There comes a time in a girl’s life when she has to make peace with the fact that she is no artist. That she will never be an artist. That she, in truth, sux so bad at the art thing, that the entire Universe decided to ban her from even dreaming to dream to be an artist.
And while – especially if you read Reddit or Gamasutra or Twitter or 9gag- you’d think there is an army of starving artists just knocking at your door FOR EXPOSURE, finding a proper artist tends to be a much harder task than expected. Because….
It is almost impossible to evaluate game art fairly
This is actually a problem that’s endemic to the entire world, not just gamedev and most certainly not just art:
It is very hard to understand what a fair price is especially for highly creative, very volatile and quite mysterious* work such as gamedev art.
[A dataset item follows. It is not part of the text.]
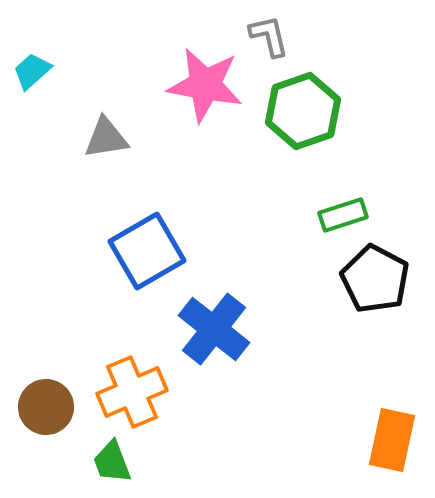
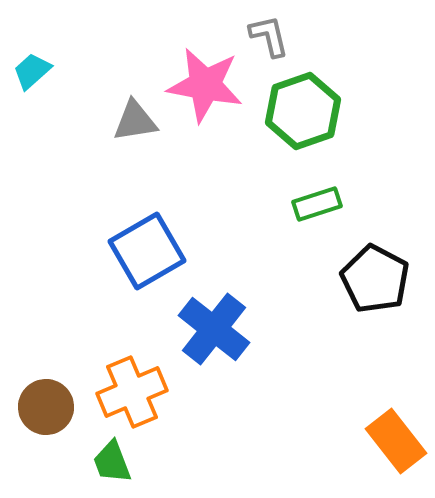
gray triangle: moved 29 px right, 17 px up
green rectangle: moved 26 px left, 11 px up
orange rectangle: moved 4 px right, 1 px down; rotated 50 degrees counterclockwise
Now this has many reasons but I think the One Reason to rule them all is because we don’t talk about fair pricing. We actually don’t talk about rates and pricing and rev shares at all, its all done hush hush, secretly, with a sense of fear of losing the business, from both sides. What if the competition charges less? What if I can find a cheaper artist? What if Dragons exist?**
This is all quite daunting even if you really know exactly how to define the job. Unfortunately, in game development, it is close to impossible to predict the workload.
So here is a guide on
How to find and pay your artist fairly
Research and analyse fair freelance art rates aka Find the art pricing needle in the haystack the Internet is nowadays.
Its real easy to estimate your art costs: you do your best to define your style, for example by creating Pinterest boards with examples of what you want to do. Then, you search for artists with styles that you think might yield the result you seek. You hope they are kind enough to just list their rates on their website, or else you contact them, they say a price and all is set!***
For the record:
In reality, good artists are hard to contact and expensive. Some bad artists are hard to contact and expensive, some good artists are very cheap and easy to talk to and none of that matters, actually. What matters is to find a good fit and then to design the best way to work so that you are both very satisfied (read: HAPPY ♥).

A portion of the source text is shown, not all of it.